When envisioning robot assistants of the future helping people around the house or in factories, they work as a team with their human partners as fluidly as if they were another person. Since the key to good teamwork is always good communication, we need a way to seamlessly convey desired goals and commands to our robot helpers. Moving towards such a goal, this project looks at the person's muscle activity to inform the robot about how it should move to best assist the person while they collaborate. By using the muscles already involved in performing the task, the robot could almost become like an extension of yourself that can be controlled intuitively.
This represents a step towards building a vocabulary for communicating with a robot assistant in a more natural way. As we continue to enrich this vocabulary, adding more continuous motion estimation as well as more gestures, the human and robot can accomplish more complex manipulations.

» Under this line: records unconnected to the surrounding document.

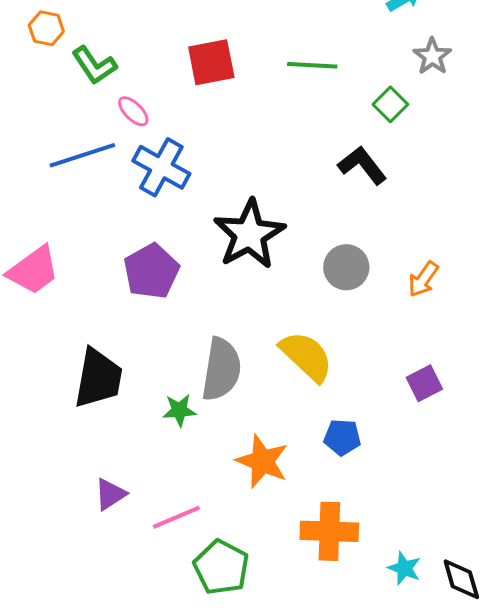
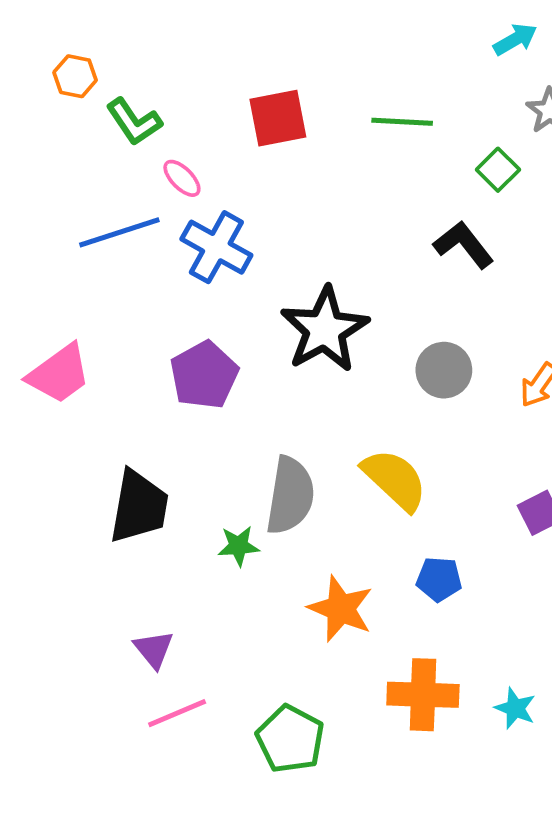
purple triangle: (110, 494) -> (154, 649), turned -36
pink line: (176, 517) -> (177, 713), moved
cyan star: (404, 568) -> (515, 708), moved

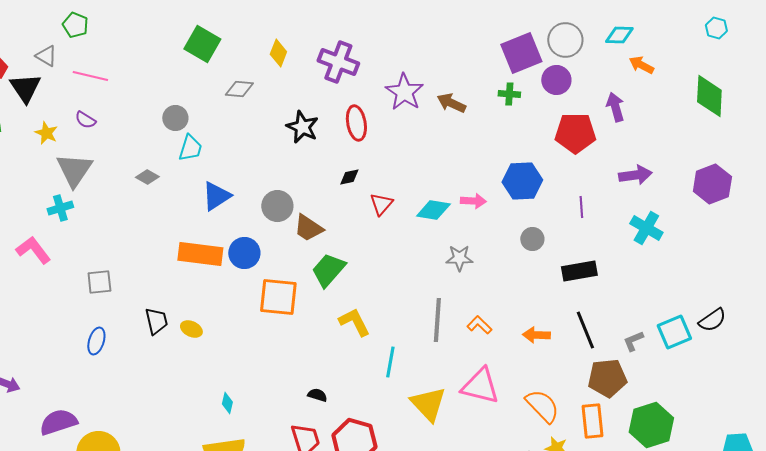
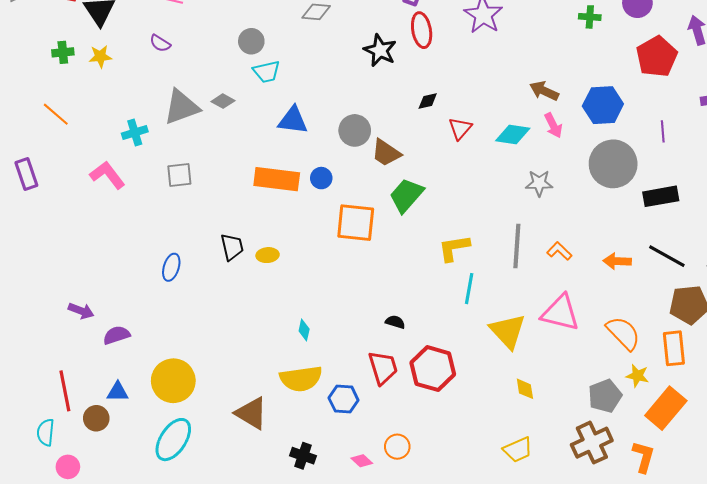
brown arrow: (451, 103) -> (544, 91), moved
red ellipse: (356, 123) -> (422, 30), moved
yellow star: (46, 133) -> (100, 56), moved, turned -30
red pentagon: (575, 133) -> (657, 56), turned -30
cyan trapezoid: (190, 148) -> (267, 72), turned 60
gray triangle: (74, 170) -> (181, 107), moved, turned 36
blue triangle: (216, 196) -> (293, 120), turned 40
pink arrow: (473, 201) -> (553, 125), turned 60
gray circle: (532, 239) -> (613, 164), size x2.0
blue circle: (244, 253) -> (321, 178), size x0.7
gray square: (99, 282) -> (179, 175), moved
yellow L-shape: (354, 322) -> (454, 248), moved, turned -72
yellow ellipse: (191, 329) -> (268, 255), turned -30
black line: (585, 330) -> (667, 256), turned -39
purple semicircle: (58, 422) -> (117, 335), moved, size x0.7

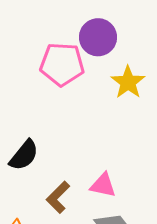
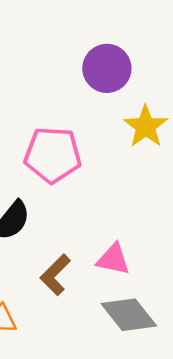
pink pentagon: (62, 64) -> (53, 155), moved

The system monitors biceps and triceps activity using non-invasive EMG sensors. By processing the biceps activity, it can roughly estimate when the person moves their hand up or down so the robot can roughly follow their motions. The person can then tense or relax their arm to control the robot without moving their own hand. In addition, they can make small up or down gestures for finer control over the robot. So rather than model the muscles, limbs, and task to accurately determining the person's pose and infer what the robot should do to help, the system puts the person in command to let them guide the joint behavior and accomplish the task.
MIT News article
Publication at the ICRA 2019 conference
Seamless communication of desired motions and goals is essential for enabling effective physical human-robot collaboration. In such cases, muscle activity measured via surface electromyography (EMG) can provide insight into a person's intentions while minimally distracting from the task. The presented system uses two muscle signals to create a control framework for team lifting tasks in which a human and robot lift an object together. A continuous setpoint algorithm uses biceps activity to estimate changes in the user's hand height, and also allows the user to explicitly adjust the robot by stiffening or relaxing their arm. In addition to this pipeline, a neural network trained only on previous users classifies biceps and triceps activity to detect up or down gestures on a rolling basis; this enables finer control over the robot and expands the feasible workspace. The resulting system is evaluated by 10 untrained subjects performing a variety of team lifting and assembly tasks with rigid and flexible objects.